Skip to main content

Customizing Smithy Components: Semgrep Example

Smithy components are defined using YAML files that specify how scanners, reporters, enrichers, filters, and other workflow elements behave. You can customize components to completely change how a tool behaves or accept user options, such as custom rules for scanners like Semgrep.

Table of contents

Example: Semgrep Component Customization

Currently, the Semgrep component uses the default ruleset. It does allow users to specify custom rules from the free rulesets but not pro rules. Suppose you want to allow users to provide their own Semgrep Pro rules. You can add a parameter to the Semgrep component definition:

# semgrep/component.yaml
name: semgrep
description: "Runs Semgrep then parses findings into the OCSF format"
type: scanner
parameters:
- name: ruleset
type: string
value: "p/default" # Default ruleset, can be overridden
- name: api_key
type: string
value: "" # API key for Semgrep Pro
steps:
- name: run-semgrep
image: docker.io/returntocorp/semgrep:1.80
executable: /usr/local/bin/semgrep
args:
- scan
- --metrics=off
- --config={{.parameters.ruleset}}
- --sarif
- --sarif-output
- "{{ scratchWorkspace }}/semgrep-out.sarif.json"
- "{{ sourceCodeWorkspace }}"
env_vars:
SEMGREP_APP_TOKEN: "{{.parameters.api_key}}"
- name: parser
image: components/scanners/semgrep
env_vars:
SEMGREP_RAW_OUT_FILE_PATH: "{{ scratchWorkspace }}/semgrep-out.sarif.json"
executable: /bin/app

In the above example, we added an api_key parameter to allow users to provide their Semgrep Pro API key. The run-semgrep step uses this key as an environment variable (SEMGREP_APP_TOKEN) when executing the Semgrep scan. This way, users can customize the component to use their own Semgrep Pro rulesets by providing the appropriate API key and ruleset path when configuring the workflow.
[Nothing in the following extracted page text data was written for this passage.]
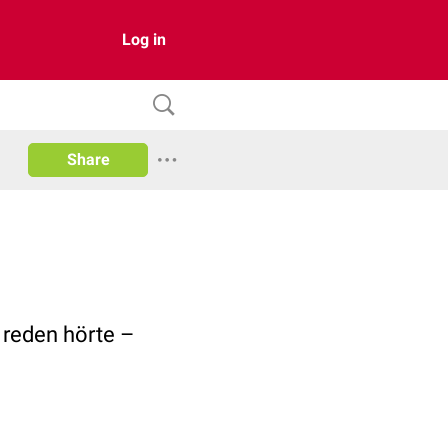
Log in
Share
 reden hörte –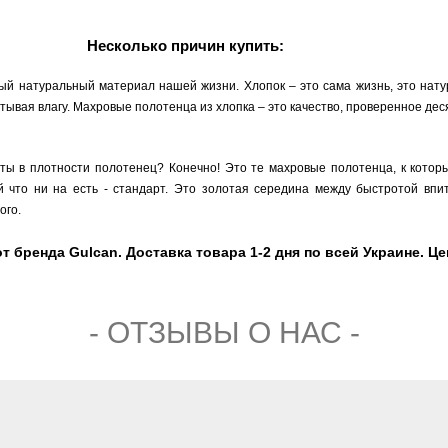
Несколько причин купить:
ый натуральный материал нашей жизни. Хлопок – это сама жизнь, это нату
ывая влагу. Махровые полотенца из хлопка – это качество, проверенное де
рты в плотности полотенец? Конечно! Это те махровые полотенца, к кото
 что ни на есть - стандарт. Это золотая середина между быстротой впи
ого.
 бренда Gulcan. Доставка товара 1-2 дня по всей Украине. Цен
- ОТЗЫВЫ О НАС -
Advanced Example: Using Custom Semgrep Rules in a Workflow

Let's now assume that we want to go a step further and allow users to provide their own custom Semgrep rules (YAML file or directory) instead of using the default or Pro rulesets. Semgrep needs to have access to these rules in the filesystem at runtime. To achieve this we can do several things:

  • Provide a URL to download the rules from (e.g., a public GitHub repo or S3 bucket)
  • Look for the rules inside the source code repository being scanned (e.g., in a .semgrep directory)
  • Allow users to upload the rulefile contents as a parameter
  • Bake the rules into a custom Docker image and use that image in the component definition

In the following examples we will show how to implement all options.
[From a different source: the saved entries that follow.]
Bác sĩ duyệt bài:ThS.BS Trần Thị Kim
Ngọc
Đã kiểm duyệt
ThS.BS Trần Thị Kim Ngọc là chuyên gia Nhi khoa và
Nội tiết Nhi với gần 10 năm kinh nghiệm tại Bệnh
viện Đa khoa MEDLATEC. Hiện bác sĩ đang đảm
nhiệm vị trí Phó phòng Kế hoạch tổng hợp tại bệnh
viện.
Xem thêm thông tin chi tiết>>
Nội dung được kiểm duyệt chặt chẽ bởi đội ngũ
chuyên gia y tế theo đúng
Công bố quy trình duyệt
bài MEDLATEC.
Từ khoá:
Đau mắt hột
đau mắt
Option 1: Download Rules from a URL

You can add a rules_url parameter to the Semgrep component definition and modify the run-semgrep step to download the rules before executing Semgrep.

# semgrep/component.yaml
name: semgrep
description: "Runs Semgrep then parses findings into the OCSF format"
type: scanner
parameters:
- name: ruleset
type: string
value: "p/default" # Default ruleset, can be overridden
- name: rules_url
type: string
value: "" # URL to download custom rules from
steps:
- name: download-rules
image: alpine:latest
executable: /bin/sh
args:
- -c
- |
if [ -n "{{.parameters.rules_url}}" ]; then
wget -O {{ scratchWorkspace }}/custom-rules.yaml "{{.parameters.rules_url}}"
fi
- name: run-semgrep
image: docker.io/returntocorp/semgrep:1.80
executable: /usr/local/bin/semgrep
args:
- scan
- --metrics=off
- --config={{.parameters.ruleset}}
- --sarif
- --sarif-output
- "{{ scratchWorkspace }}/semgrep-out.sarif.json"
- "{{ sourceCodeWorkspace }}"
- name: parser
image: components/scanners/semgrep
env_vars:
SEMGREP_RAW_OUT_FILE_PATH: "{{ scratchWorkspace }}/semgrep-out.sarif.json"
executable: /bin/app

In this example, we added a rules_url parameter and a new step download-rules that uses wget to download the custom rules from the provided URL into the scratch workspace. The run-semgrep step can then use these rules by specifying the path to the downloaded file.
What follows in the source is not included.